Having dealt with the years 2008 through 2012, the order then addressed the subject of arrearages by stating the court was "unable to determine the arrears in this matter absent further documentation as to amounts actually paid during this period." The order stated the arrearage would be calculated based on the court's findings and directed each party to prepare a declaration of payment utilizing Judicial Council Form FL-421 (Payment History Attachment), showing all the monies owed and all monies received and paid for child support in each month and each year beginning 2008 to the present. The court also directed the parties to meet and confer to determine the amount of child support arrears.

The court also ordered Sameer to pay $92,000 in attorney fees.

In September 2014, the Santa Clara Superior Court signed an order stating Madhu shall have sole legal and physical custody of the two sons and shall have the option of moving with the children to Australia or New Zealand.

Madhu's Motion

On October 28, 2014, Madhu filed a motion in Fresno Superior Court to enforce arrearages from 2003 through 2012, supported by declarations and a memorandum of points and authorities. On November 5, 2014, Madhu filed a request for order of temporary child support of $4,917 per month plus 11.5 percent in Ostler-Smith payments.
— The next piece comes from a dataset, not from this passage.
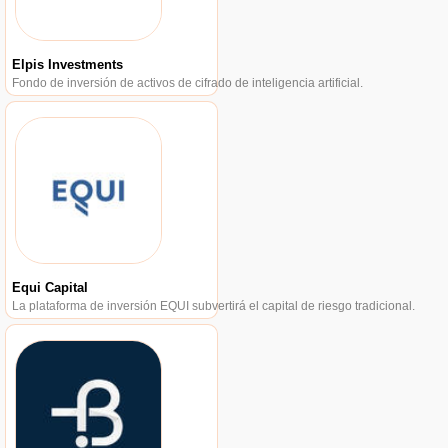
Elpis Investments
Fondo de inversión de activos de cifrado de inteligencia artificial.
Equi Capital
La plataforma de inversión EQUI subvertirá el capital de riesgo tradicional.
In November 2014, DCSS filed a responsive declaration on Judicial Council Form FL-320, with a checked box stating "I consent to guideline support" and also stating it "submits this issue to the court." In December 2014, Sameer filed a responsive declaration stating he did not consent to the order requested by Madhu. Sameer asserted the motion had been served only on his attorney and he had not been served. He also asserted Madhu had not followed the procedures regarding arrearages set forth in the February 2014 order and her request for arrearages for the period before January 2008 was an impermissible collateral attack on prior orders.

Order Denying Motion

On December 15, 2014, the trial court held a hearing on Madhu's motion, which was attended by (1) counsel representing Sameer, (2) an attorney for DCSS, and (3) Madhu, who represented herself. Later that day, the court filed a short form order after hearing stating the court denied Madhu's "requested relief in the absence of factual and legal support." In addition, the order addressed Sameer's procedural argument by stating (1) the February 2014 order obligated Madhu to meet and confer to determine the amount of child support arrears and (2) the record reflected that she had failed to comply with that order.

As to Madhu's papers seeking temporary child support, the order stated her request for relief was unclear because the February 2014 order set child support and Sameer continued to make monthly child support payments, which payments were reflected in DCSS records. The court also noted a proceeding was set in Department 203 to address potential modification of child support. The court concluded a temporary child support order was not properly before it.

In January 2015, Madhu filed a timely notice of appeal.

DISCUSSION

I. Basic Principles of Appellate Review

A. Appellant's Burden of Demonstrating Error

A well-established rule of appellate procedure states the judgment or order of the lower court is presumed correct. (Denham v. Superior Court (1970) 2 Cal.3d 557, 564.) To overcome this presumption, an appellant challenging a judgment or order must affirmatively demonstrate prejudicial error. (Ibid.; In re Marriage of Bowen (2001) 91 Cal.App.4th 1291, 1301 [appellant has the burden of showing error].)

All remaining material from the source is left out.